Glycosylphosphatidylinositol (GPI) lipids of Trypanosoma brucei undergo lipid remodelling, whereby longer fatty acids on the glycerol are replaced by myristate (C14:0). A similar process occurs on GPI proteins of Saccharomyces cerevisiae where Per1p first deacylates, Gup1p subsequently reacylates the anchor lipid, thus replacing a shorter fatty acid by C26:0. Heterologous expression of the GUP1 homologue of T. brucei in gup1Delta yeast cells partially normalizes the gup1Delta phenotype and restores the transfer of labelled fatty acids from Coenzyme A to lyso-GPI proteins in a newly developed microsomal assay. In this assay, the Gup1p from T. brucei (tbGup1p) strongly prefers C14:0 and C12:0 over C16:0 and C18:0, whereas yeast Gup1p strongly prefers C16:0 and C18:0. This acyl specificity of tbGup1p closely matches the reported specificity of the reacylation of free lyso-GPI lipids in microsomes of T. brucei. Depletion of tbGup1p in trypanosomes by RNAi drastically reduces the rate of myristate incorporation into the sn-2 position of lyso-GPI lipids. Thus, tbGup1p is involved in the addition of myristate to sn-2 during GPI remodelling in T. brucei and can account for the fatty acid specificity of this process. tbGup1p can act on GPI proteins as well as on GPI lipids.
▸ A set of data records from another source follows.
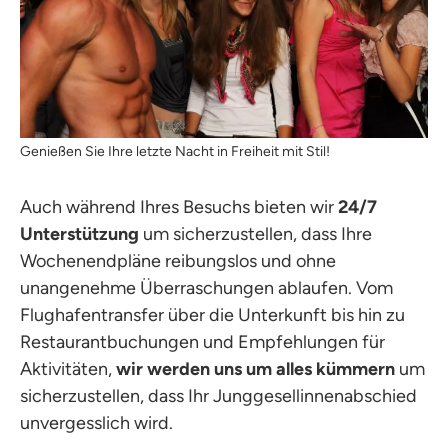
Genießen Sie Ihre letzte Nacht in Freiheit mit Stil!
Auch während Ihres Besuchs bieten wir
24/7
Unterstützung
um sicherzustellen, dass Ihre
Wochenendpläne reibungslos und ohne
unangenehme Überraschungen ablaufen. Vom
Flughafentransfer über die Unterkunft bis hin zu
Restaurantbuchungen und Empfehlungen für
Aktivitäten,
wir werden uns um alles kümmern
um
sicherzustellen, dass Ihr Junggesellinnenabschied
unvergesslich wird.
SLC1 and SLC4 encode partially redundant acyl-coenzyme A 1-acylglycerol-3-phosphate O-acyltransferases of budding yeast.

Phosphatidic acid is the intermediate, from which all glycerophospholipids are synthesized. In yeast, it is generated from lysophosphatidic acid, which is acylated by Slc1p, an sn-2-specific, acyl-coenzyme A-dependent 1-acylglycerol-3-phosphate O-acyltransferase. Deletion of SLC1 is not lethal and does not eliminate all microsomal 1-acylglycerol-3-phosphate O-acyltransferase activity, suggesting that an additional enzyme may exist. Here we show that SLC4 (Yor175c), a gene of hitherto unknown function, encodes a second 1-acyl-sn-glycerol-3-phosphate acyltransferase. SLC4 harbors a membrane-bound O-acyltransferase motif and down-regulation of SLC4 strongly reduces 1-acyl-sn-glycerol-3-phosphate acyltransferase activity in microsomes from slc1Delta cells. The simultaneous deletion of SLC1 and SLC4 is lethal. Mass spectrometric analysis of lipids from slc1Delta and slc4Delta cells demonstrates that in vivo Slc1p and Slc4p generate almost the same glycerophospholipid profile. Microsomes from slc1Delta and slc4Delta cells incubated with [14C]oleoyl-coenzyme A in the absence of lysophosphatidic acid and without CTP still incorporate the label into glycerophospholipids, indicating that Slc1p and Slc4p can also use endogenous lysoglycerophospholipids as substrates. However, the lipid profiles generated by microsomes from slc1Delta and slc4Delta cells are different, and this suggests that Slc1p and Slc4p have a different substrate specificity or have access to different lyso-glycerophospholipid substrates because of a different subcellular location. Indeed, affinity-purified Slc1p displays Mg2+-dependent acyltransferase activity not only toward lysophosphatidic acid but also lyso forms of phosphatidylserine and phosphatidylinositol. Thus, Slc1p and Slc4p may not only be active as 1-acylglycerol-3-phosphate O-acyltransferases but also be involved in fatty acid exchange at the sn-2-position of mature glycerophospholipids.